The Butterfly Man
- Author: Heather Rose
- Language: English
- Genre: Crime novel
- Publisher: University of Queensland Press
- Publication date: 1 January 2005
- Publication place: Australia
- Media type: Print
- Pages: 317 pp.
- Awards: 2006 Davitt Award, Best Adult Novel, winner
- ISBN: 0702235350

= The Butterfly Man (novel) =

2005 crime novel by Australian author Heather Rose

The Butterfly Man is a 2005 crime novel by Australian author Heather Rose.

It was the winner of the Davitt Award for Best Adult Novel in 2006.

==Synopsis==
On 7 November 1974 Sandra Rivett, nanny to the children of Lord Lucan and his wife, was murdered in the couple's home; Lucan subsequently disappeared and was declared dead in 1999. This novel proposes that Lucan fled Britain and settled in Tasmania where he took the name of Henry Kennedy. Now, in 1995 in his late 50s, Kennedy has been diagnosed with deadly brain tumours and is starting to make mistakes and let slip details of his past life.

==Critical reception==
In The Courier-Mail Mary Philip noted: "By linking the seasons in the Tasmanian landscape with Henry's stages of dying and his evolving relationships with those around him, Rose builds a quietly powerful story.

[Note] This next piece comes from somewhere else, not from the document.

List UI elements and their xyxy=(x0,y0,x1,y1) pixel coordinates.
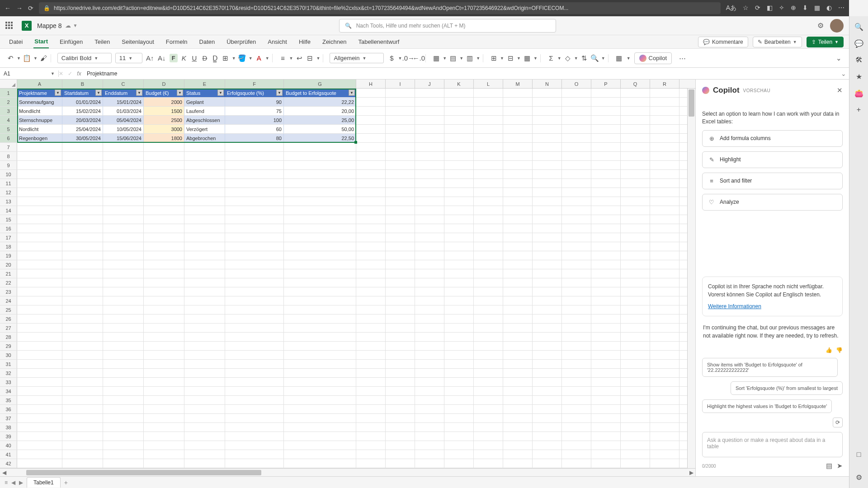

As with all good creative fiction, The Butterfly Man fills out the characters of the Lucan drama in a way reams of newspaper and magazine articles about this mystery don't."

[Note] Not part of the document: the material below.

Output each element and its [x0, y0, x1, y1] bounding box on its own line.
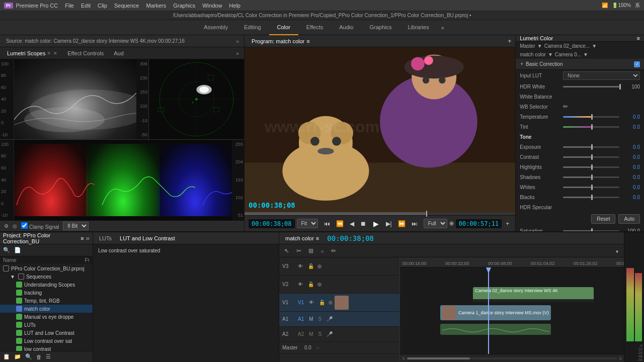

Liam Davison in The Weekend Australian commented: "Risky as the novel's premise is, Rose uses it as an effective platform to launch an enthralling investigation into the nature of truth and the lies and deceptions with which we live. While there are moments where the reader may question the plausibility of Bingham's [Lucan's] transformation, the real measure of Rose's success is that we can sympathise and empathise with this warm and humane man's plight, despite knowing about his former life."

== Awards ==

- 2006 Davitt Award for Best Adult Novel, winner

== Notes ==
- Dedication: For Rowan
- Epigraph: A single event can awaken within us a stranger totally unknown to us. (Antoine de Saint-Exupery)
- Daphne Guinness interviewed the author about the novel for The Sydney Morning Herald

==Publication history==

After the novel's initial publication by University of Queensland Press in 2005 it was reprinted by the same publisher in 2007.